Barak Obama, lors de sa conférence de presse du mercredi 20 août.
Barak Obama, lors de sa conférence de presse du mercredi 20 août. © Reuters / Kevin Lamarque

Après la réunion de dix pays occidentaux en marge du sommet de l’Otan, une coalition s'esquisse pour appuyer l’effort militaire américain dirigé contre l’Etat islamique. Parmi les alliés potentiels, l’Iran, qui pour la première fois en 35 ans, a approuvé une coopération militaire aux côtés des Américains.

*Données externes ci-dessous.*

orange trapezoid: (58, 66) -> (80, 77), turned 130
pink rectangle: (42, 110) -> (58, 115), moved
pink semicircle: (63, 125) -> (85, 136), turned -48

Après l’hésitation, les discussions et les tergiversations, l’esquisse d’une coalition. Vendredi, après une réunion de dix pays occidentaux en marge du sommet de l'Otan à Newport au Royaume-Uni, une alliance sacrée se dessinait autour des Etats-Unis pour épauler ces derniers dans leur action militaire contre les jihadistes de l'Etat islamique. Et, pour la première fois en 35 ans de relations diplomatiques tendues, l’Iran a approuvé dans la foulée une coopération militaire aux côtés des Américains.

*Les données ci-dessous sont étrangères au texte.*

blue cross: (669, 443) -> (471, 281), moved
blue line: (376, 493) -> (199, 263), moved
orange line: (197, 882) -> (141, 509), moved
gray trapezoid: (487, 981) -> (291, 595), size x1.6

Il n'y a pas de temps à perdre pour construire une large coalition visant à affaiblir, et in fine détruire la menace représentée par l'Etat islamique

"Il n'y a pas de temps à perdre pour construire une large coalition visant à affaiblir, et in fine détruire la menace représentée par l'Etat islamique ", ont ainsi plaidé les secrétaires d'Etat américains John Kerry et Chuck Hagel devant leurs homologues de neuf pays. Autour de la table, la Grande Bretagne, la France, l’Allemagne, l’Italie, le Danemark, l’Australie, la Turquie, le Canada et la Pologne.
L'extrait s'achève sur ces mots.